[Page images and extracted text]
-- Opening Marker --

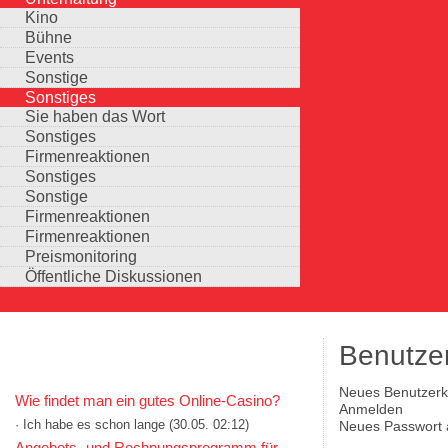
Kino
Bühne
Events
Sonstige
Sonstiges
Sie haben das Wort
Sonstiges
Firmenreaktionen
Sonstiges
Sonstige
Firmenreaktionen
Firmenreaktionen
Preismonitoring
Öffentliche Diskussionen
Benutze
KOMMENTARE IN KURZFORM
Neues Benutzerko
Wie findet man ein gutes Online-Casino?
Haupt-Reiter
(aktiver Reiter)
Anmelden
· Ich habe es schon lange
(30.05. 02:12)
Neues Passwort 
Auswahlmöglichkeiten
Angebots- und Rechnungsprogramm für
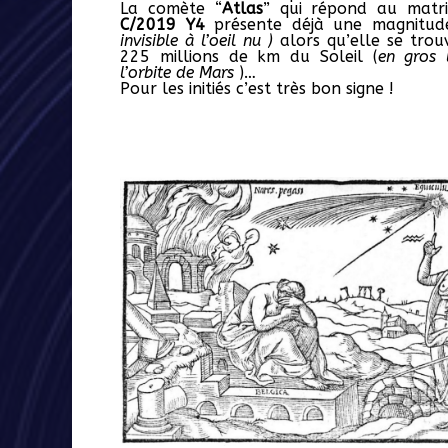
La comète “
Atlas
” qui répond au matr
C/2019 Y4
présente déjà une magnitu
invisible à l’oeil nu )
alors qu’elle se tro
225 millions de km du Soleil (
en gros
l’orbite de Mars
)…
Pour les initiés c’est très bon signe !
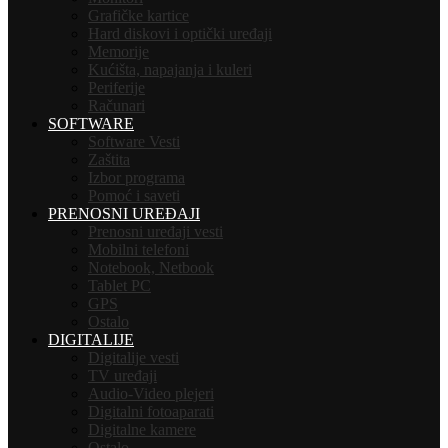
Grafičke kartice
Hard diskovi i optički uređaji
Memorije
Kućišta, napajanja i kuleri
Periferije
Računari
SOFTWARE
Software Vesti
Zaštita
Izbor programa
Pomoć i saveti
PRENOSNI UREĐAJI
Prenosni uređaji vesti
Mobilni telefoni
Notebook, Netbook
Tablet PC
GPS
Ostalo
DIGITALIJE
Digitalije vesti
TV uređaji
Audio-Video plejeri
Digitalni fotoaparati
Digitalne kamere
Ostalo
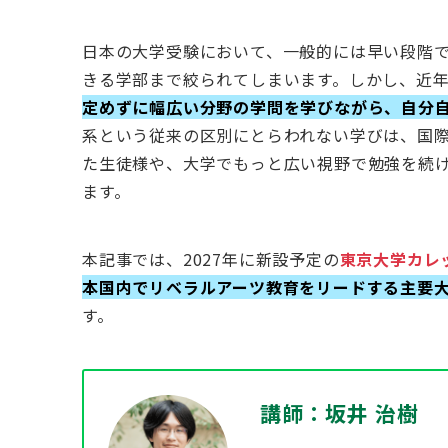
日本の大学受験において、一般的には早い段階
きる学部まで絞られてしまいます。しかし、近
定めずに幅広い分野の学問を学びながら、自分
系という従来の区別にとらわれない学びは、国際
た生徒様や、大学でもっと広い視野で勉強を続
ます。
本記事では、2027年に新設予定の
東京大学カレッジ
本国内でリベラルアーツ教育をリードする主要
す。
講師：坂井 治樹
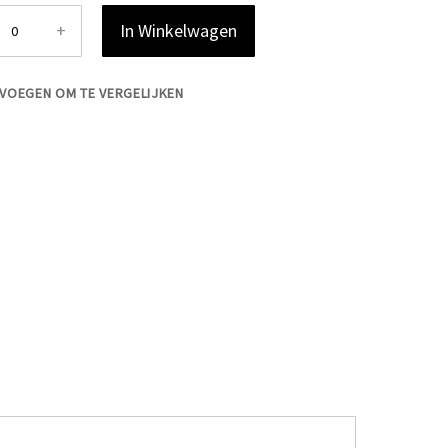
+
In Winkelwagen
VOEGEN OM TE VERGELIJKEN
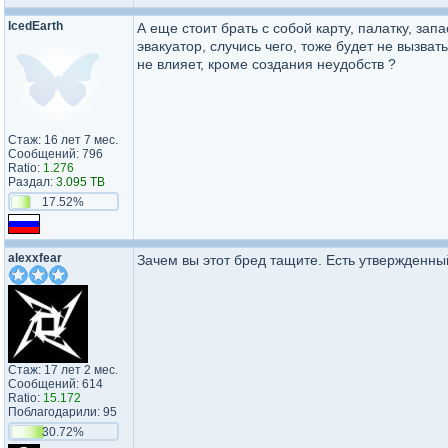
IcedEarth
А еще стоит брать с собой карту, палатку, зап
эвакуатор, случись чего, тоже будет не вызват
не влияет, кроме создания неудобств ?
Стаж: 16 лет 7 мес.
Сообщений: 796
Ratio:
1.276
Раздал:
3.095 TB
17.52%
alexxfear
Зачем вы этот бред тащите. Есть утвержденный
Стаж: 17 лет 2 мес.
Сообщений: 614
Ratio:
15.172
Поблагодарили: 95
30.72%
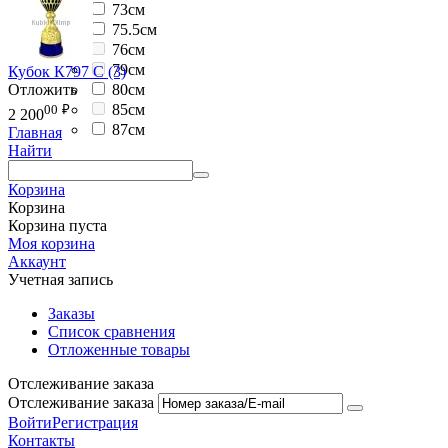
73см
75.5см
76см
79см
Кубок К797 С (3)
80см
Отложить
85см
00
₽
2 200
87см
Главная
Найти
Корзина
Корзина
Корзина пуста
Моя корзина
Аккаунт
Учетная запись
Заказы
Список сравнения
Отложенные товары
Отслеживание заказа
Отслеживание заказа
Войти
Регистрация
Контакты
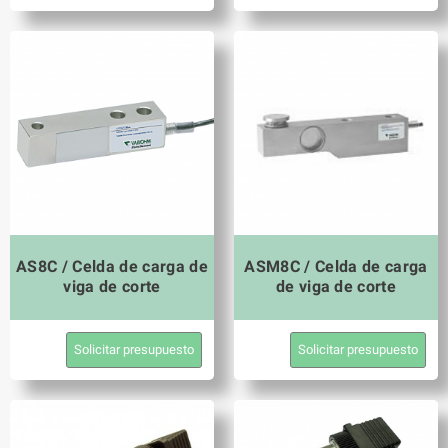
AS8C / Celda de carga de
ASM8C / Celda de carga
viga de corte
de viga de corte
Solicitar presupuesto
Solicitar presupuesto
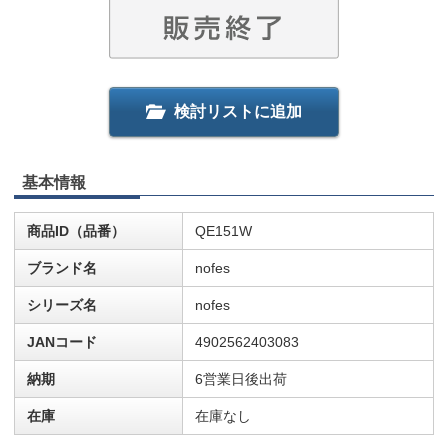
検討リストに追加
基本情報
商品ID（品番）
QE151W
ブランド名
nofes
シリーズ名
nofes
JANコード
4902562403083
納期
6営業日後出荷
在庫
在庫なし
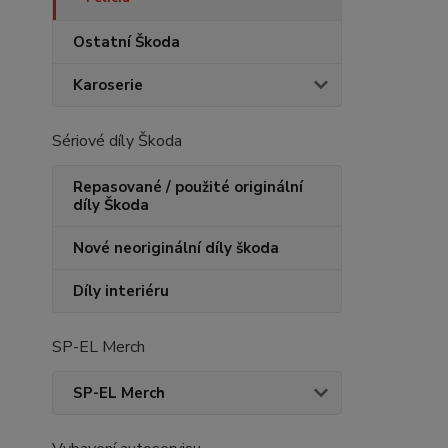
Ostatní Škoda
Karoserie
Sériové díly Škoda
Repasované / použité originální
díly Škoda
Nové neoriginální díly škoda
Díly interiéru
SP-EL Merch
SP-EL Merch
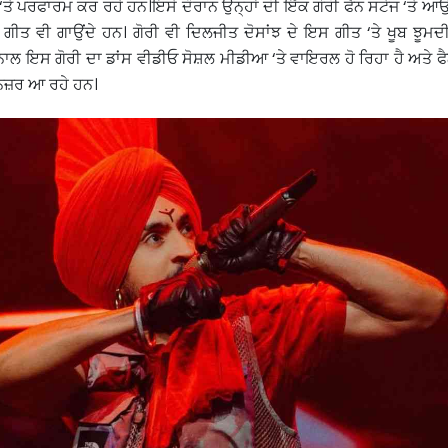
ਂ ‘ਤੇ ਪਰਫਾਰਮ ਕਰ ਰਹੇ ਹਨ।ਇਸੇ ਦੌਰਾਨ ਉਨ੍ਹਾਂ ਦੀ ਇੱਕ ਗੋਰੀ ਫੈਨ ਸਟੇਜ ‘ਤੇ ਆਉ
 ਗੀਤ ਵੀ ਗਾਉਂਦੇ ਹਨ। ਗੋਰੀ ਵੀ ਦਿਲਜੀਤ ਦੋਸਾਂਝ ਦੇ ਇਸ ਗੀਤ ‘ਤੇ ਖੂਬ ਝੂਮ
ਨਾਲ ਇਸ ਗੋਰੀ ਦਾ ਡਾਂਸ ਵੀਡੀਓ ਸੋਸ਼ਲ ਮੀਡੀਆ ‘ਤੇ ਵਾਇਰਲ ਹੋ ਰਿਹਾ ਹੈ ਅਤੇ 
 ਨਜ਼ਰ ਆ ਰਹੇ ਹਨ।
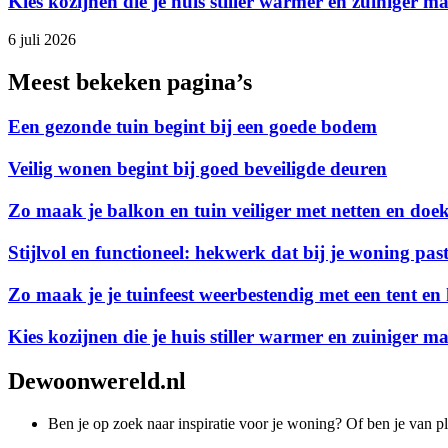
Kies kozijnen die je huis stiller warmer en zuiniger m
6 juli 2026
Meest bekeken pagina’s
Een gezonde tuin begint bij een goede bodem
Veilig wonen begint bij goed beveiligde deuren
Zo maak je balkon en tuin veiliger met netten en doe
Stijlvol en functioneel: hekwerk dat bij je woning pas
Zo maak je je tuinfeest weerbestendig met een tent en 
Kies kozijnen die je huis stiller warmer en zuiniger m
Dewoonwereld.nl
Ben je op zoek naar inspiratie voor je woning? Of ben je van p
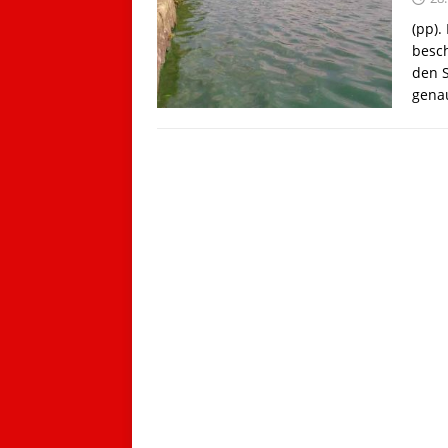
(pp).
besch
den S
gen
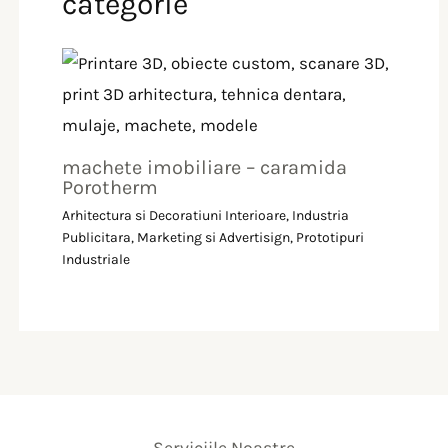
categorie
machete imobiliare – caramida
Porotherm
Arhitectura si Decoratiuni Interioare
,
Industria
Publicitara, Marketing si Advertisign
,
Prototipuri
Industriale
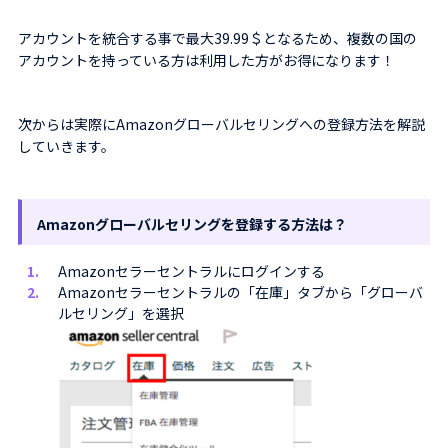
アカウントを統合する事で最大39.99＄となるため、複数の国の
アカウントを持っている方は利用した方がお得になります！
次からは実際にAmazonグローバルセリングへの登録方法を解説
していきます。
Amazonグローバルセリングを登録する方法は？
Amazonセラーセントラルにログインする
Amazonセラーセントラルの「在庫」タブから「グローバ
ルセリング」を選択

-- Closing Marker --

Work to complete:
"Neues Benutzerko" marks the last line to keep. Retype every line from the start of the entries through that one, exactly, and drop the pictures.

Solution:
Kino
Bühne
Events
Sonstige
Sonstiges
Sie haben das Wort
Sonstiges
Firmenreaktionen
Sonstiges
Sonstige
Firmenreaktionen
Firmenreaktionen
Preismonitoring
Öffentliche Diskussionen
Benutze
KOMMENTARE IN KURZFORM
Neues Benutzerko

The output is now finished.